PORT ANGELES — Damon Farmer’s “Australia’s Great Barrier Reef,” with turtles and coral rendered in sand, won the People’s Choice award in the Arts in Action North American Masters Invitational sand sculpting competition.
Visitors to the “Wonders of the World” sand gallery of seven sculptures on Hollywood Beach, which opened July 24 and continued through last Thursday, dropped 758 quarters in the collection box for Farmer’s sculpture, with each quarter representing one vote, said Doc Reiss of Nor’Wester Rotary, which organized the festival.
Farmer, of Versailles, Ky., will receive the $750 People’s Choice prize, Reiss said.
In addition to the seven creations in sand, visitors also could vote for a sidewalk chalk rendering of an orca that looked three-dimensional when viewed from a certain angle. That artwork, which was at the Conrad Dyar Memorial Fountain at Laurel and First streets, was damaged during rainfall July 25.
The judges’ selections were announced the day after the sand gallery opened.
Dan Belcher of St. Louis won the first-place prize of $1,750 and the Sculptors Choice prize of $500.
Belcher’s piece was of a woman with flowing hair resting an arm on the world. A ribbon, carved into the sand around the globe, read “Wonder” in German, Russian, Finnish, Arabic and Japanese.
Belcher also won first place at last year’s competition.
Taking second place was Carl Jara of Cleveland, Ohio, for his blossoming flower.
Damon Langlois of Victoria won third place for his piece, a pregnant woman.
Organizers estimate that between 15,000 and 18,000 people attended the three-day festival, with about 4,700 visiting the sand gallery.

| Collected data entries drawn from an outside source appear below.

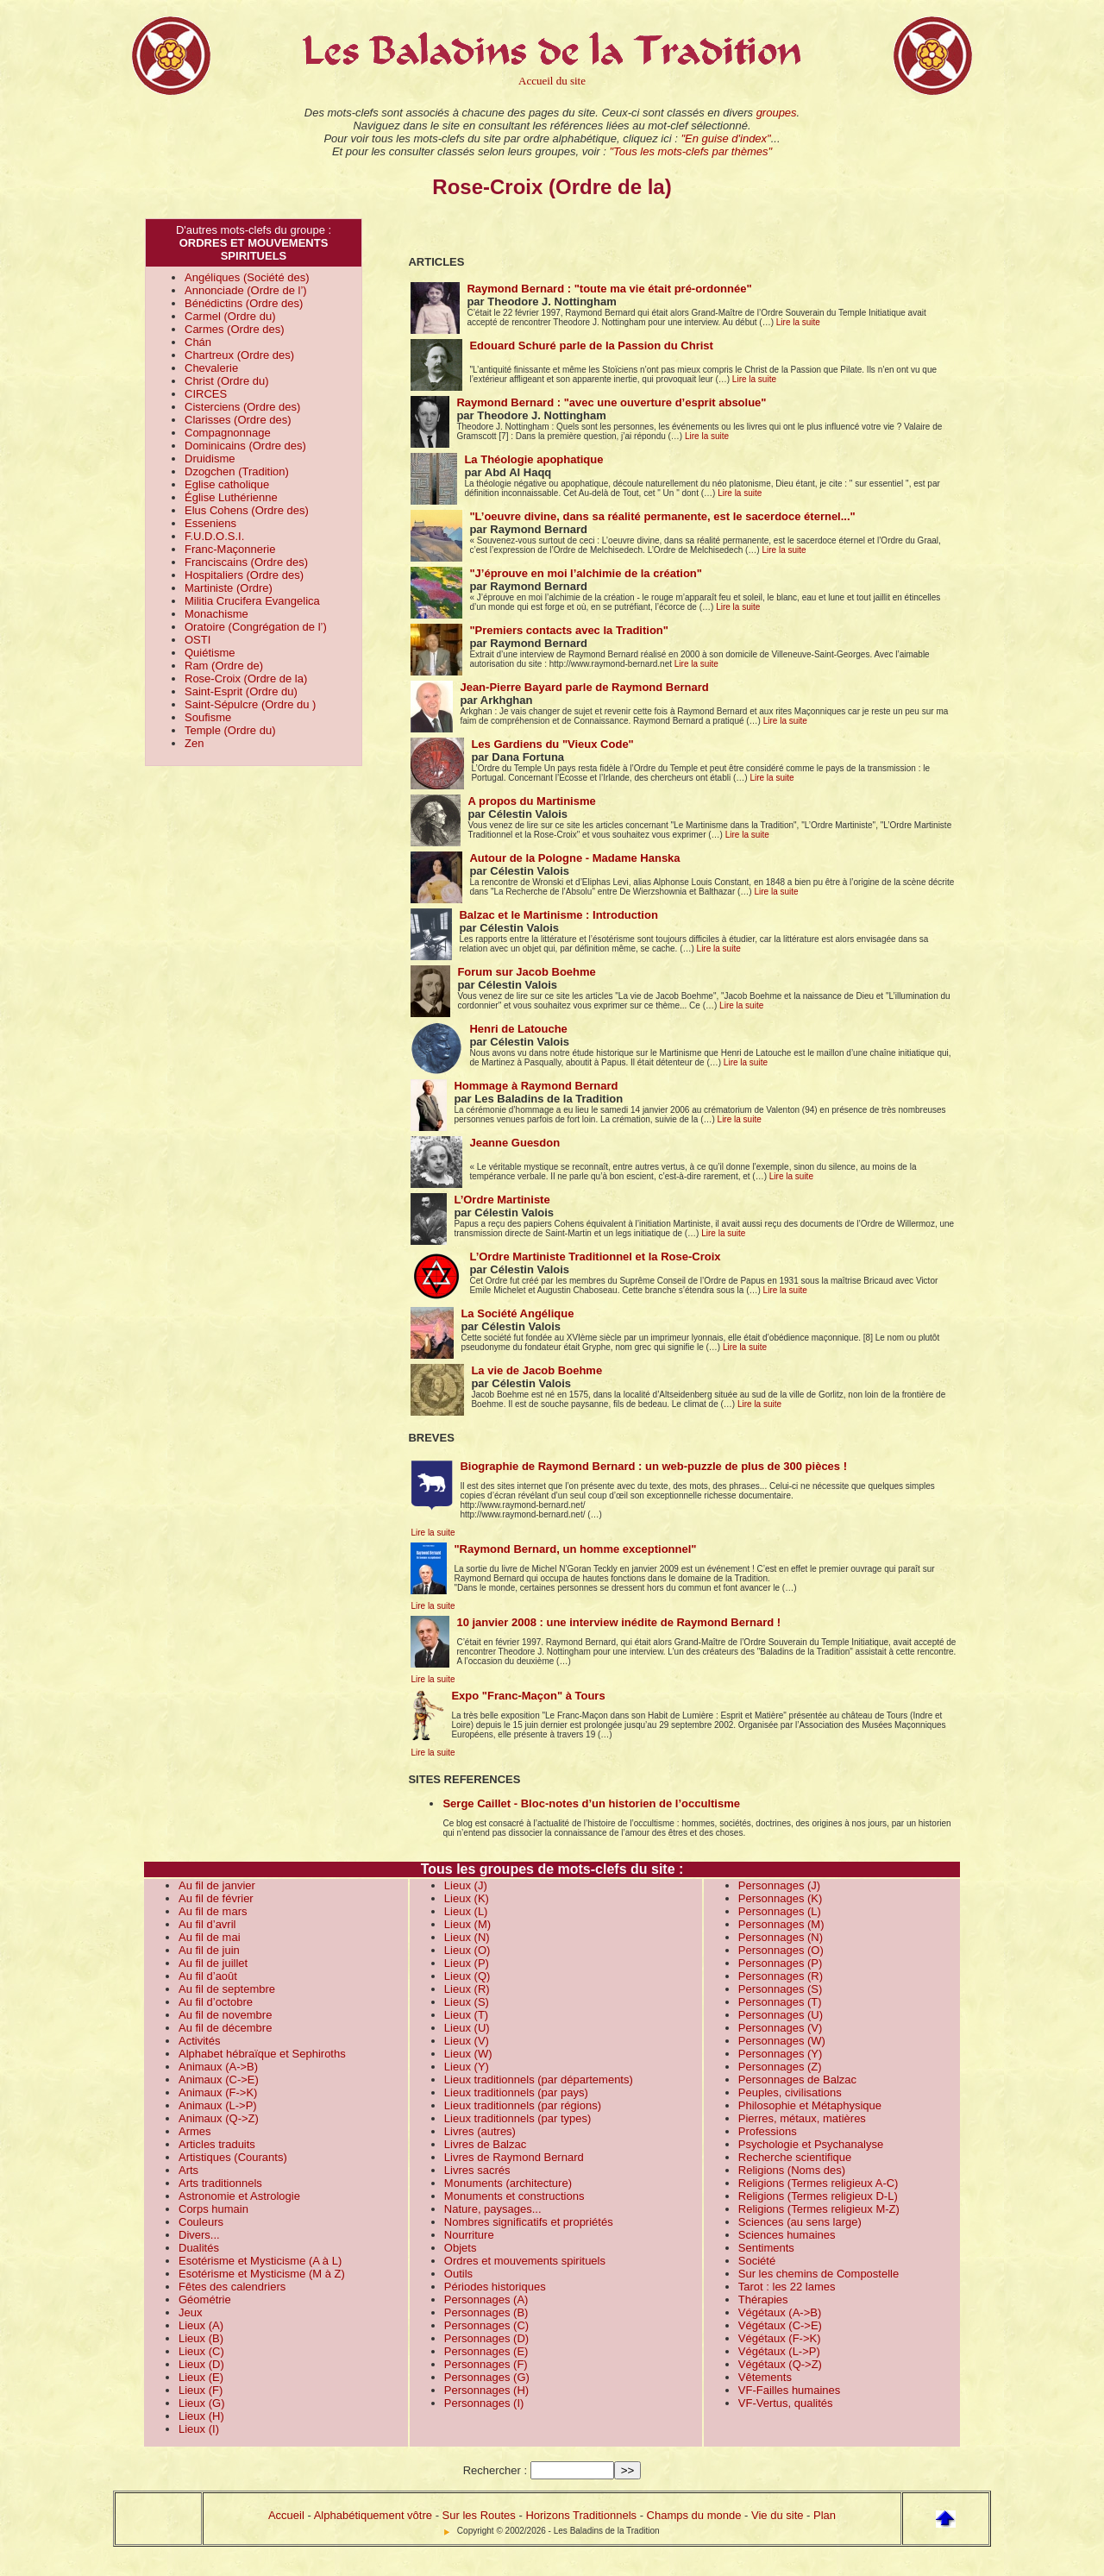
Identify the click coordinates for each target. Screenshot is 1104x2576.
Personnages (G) (487, 2377)
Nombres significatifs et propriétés (528, 2221)
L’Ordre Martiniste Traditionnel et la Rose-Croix (594, 1256)
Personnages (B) (486, 2312)
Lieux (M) (467, 1924)
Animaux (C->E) (219, 2079)
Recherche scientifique (795, 2157)
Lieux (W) (468, 2053)
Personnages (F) (486, 2364)
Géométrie (205, 2299)
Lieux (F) (201, 2390)
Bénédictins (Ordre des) (244, 303)
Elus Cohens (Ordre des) (247, 510)
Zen (194, 743)
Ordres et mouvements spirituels (524, 2260)
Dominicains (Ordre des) (245, 445)
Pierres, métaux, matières (802, 2118)
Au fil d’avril (207, 1924)
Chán (198, 342)
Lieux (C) (201, 2351)
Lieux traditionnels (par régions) (522, 2105)
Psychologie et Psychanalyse (810, 2144)
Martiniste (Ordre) (229, 587)
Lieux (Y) (466, 2066)
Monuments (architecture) (508, 2183)
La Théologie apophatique (533, 459)
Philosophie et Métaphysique (809, 2105)
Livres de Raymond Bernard (514, 2157)
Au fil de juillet (213, 1963)
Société (756, 2260)
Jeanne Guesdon (514, 1142)
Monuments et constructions (514, 2196)
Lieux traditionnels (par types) (518, 2118)
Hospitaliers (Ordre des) (244, 575)
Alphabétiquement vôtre (373, 2515)
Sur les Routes (479, 2515)
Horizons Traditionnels (581, 2515)
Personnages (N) (780, 1937)
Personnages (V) (780, 2027)
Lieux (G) (201, 2403)
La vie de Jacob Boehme (536, 1370)
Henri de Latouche (518, 1028)
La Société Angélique (517, 1313)
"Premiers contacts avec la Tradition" (568, 630)
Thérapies (763, 2299)
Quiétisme (210, 652)
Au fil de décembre (225, 2027)
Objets (460, 2247)
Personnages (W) (781, 2040)
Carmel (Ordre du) (230, 316)
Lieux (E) (201, 2377)
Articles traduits (217, 2144)
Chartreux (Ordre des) (239, 355)
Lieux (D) (201, 2364)
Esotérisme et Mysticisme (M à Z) (262, 2273)
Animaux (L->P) (218, 2105)
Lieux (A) (201, 2325)
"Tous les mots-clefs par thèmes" (690, 151)
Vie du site (777, 2515)
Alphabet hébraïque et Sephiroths (262, 2053)
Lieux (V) (466, 2040)
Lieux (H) (201, 2416)
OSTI (197, 639)
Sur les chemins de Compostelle (818, 2273)
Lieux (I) (199, 2428)
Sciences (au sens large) (800, 2221)
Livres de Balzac (485, 2144)
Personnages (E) (486, 2351)
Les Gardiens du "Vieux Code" (552, 744)
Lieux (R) (467, 1988)
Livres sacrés (477, 2170)
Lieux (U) (467, 2027)
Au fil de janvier (217, 1885)
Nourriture (469, 2234)
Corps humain (213, 2208)
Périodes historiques (495, 2286)
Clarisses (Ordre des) (238, 419)
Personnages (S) (780, 1988)
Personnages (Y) (780, 2053)
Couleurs (201, 2221)
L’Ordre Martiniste (501, 1199)
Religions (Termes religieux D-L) (818, 2196)
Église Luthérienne (231, 497)
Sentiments (766, 2247)
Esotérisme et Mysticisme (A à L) (260, 2260)
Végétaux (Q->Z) (780, 2364)
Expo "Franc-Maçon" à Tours (528, 1695)
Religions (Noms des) (791, 2170)
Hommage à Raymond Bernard (536, 1085)
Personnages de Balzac (797, 2079)
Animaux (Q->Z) (219, 2118)
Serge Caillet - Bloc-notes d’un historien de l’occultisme (591, 1803)
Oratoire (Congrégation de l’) (256, 626)
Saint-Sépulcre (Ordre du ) (250, 704)
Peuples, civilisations (790, 2092)
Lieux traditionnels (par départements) (538, 2079)
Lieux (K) (466, 1898)
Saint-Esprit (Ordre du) (241, 691)
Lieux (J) (465, 1885)
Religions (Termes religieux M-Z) (819, 2208)
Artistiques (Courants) (233, 2157)
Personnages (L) (779, 1911)
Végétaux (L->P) (779, 2351)
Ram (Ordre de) (224, 665)
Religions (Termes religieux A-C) (818, 2183)
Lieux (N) (467, 1937)
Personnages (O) (781, 1950)
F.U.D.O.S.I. (214, 536)
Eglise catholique (227, 484)
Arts (188, 2170)
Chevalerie (211, 367)
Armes (195, 2131)
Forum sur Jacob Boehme (526, 971)
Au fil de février (216, 1898)
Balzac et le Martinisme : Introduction (558, 914)
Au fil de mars (213, 1911)
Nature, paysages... (493, 2208)
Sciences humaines (787, 2234)
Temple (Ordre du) (230, 730)
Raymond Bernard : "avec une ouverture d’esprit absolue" (611, 402)
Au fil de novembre (225, 2014)
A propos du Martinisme (531, 801)
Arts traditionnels (220, 2183)
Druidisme (210, 458)
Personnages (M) (781, 1924)
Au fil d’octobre (216, 2001)
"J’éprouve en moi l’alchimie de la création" (585, 573)
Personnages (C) (486, 2325)
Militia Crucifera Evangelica (252, 600)
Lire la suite (798, 322)
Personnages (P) (780, 1963)
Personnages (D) (486, 2338)
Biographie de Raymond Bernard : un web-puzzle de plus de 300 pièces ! (653, 1466)
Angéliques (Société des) (247, 277)
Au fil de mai (210, 1937)
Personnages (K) (780, 1898)
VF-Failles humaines (789, 2390)
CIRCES (206, 393)
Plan (824, 2515)
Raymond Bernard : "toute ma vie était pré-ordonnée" (609, 288)
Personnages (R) (780, 1976)
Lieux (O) (467, 1950)
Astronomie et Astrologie (239, 2196)
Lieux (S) (466, 2001)
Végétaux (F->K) (779, 2338)
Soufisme (208, 717)
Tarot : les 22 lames (787, 2286)
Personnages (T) (780, 2001)
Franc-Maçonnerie (230, 549)
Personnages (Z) (780, 2066)
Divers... (199, 2234)
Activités (199, 2040)
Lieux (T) (466, 2014)
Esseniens (210, 523)
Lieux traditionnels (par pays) (516, 2092)
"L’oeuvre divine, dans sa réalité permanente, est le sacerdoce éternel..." (662, 516)
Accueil (286, 2515)
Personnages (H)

The exhibit raised $400 for the Boys and Girls Clubs of the Olympic Peninsula. Members manned the entrance to the gallery and received half of the proceeds, Reiss said.
The sand gallery was closed at the end of last week after several pieces were vandalized.
The sand, which is glacial sand used specifically for sculpting, will be hauled away and stored by Roger Wheeler of RJ Services in Port Angeles for next summer’s sand sculpture competition, Reiss said.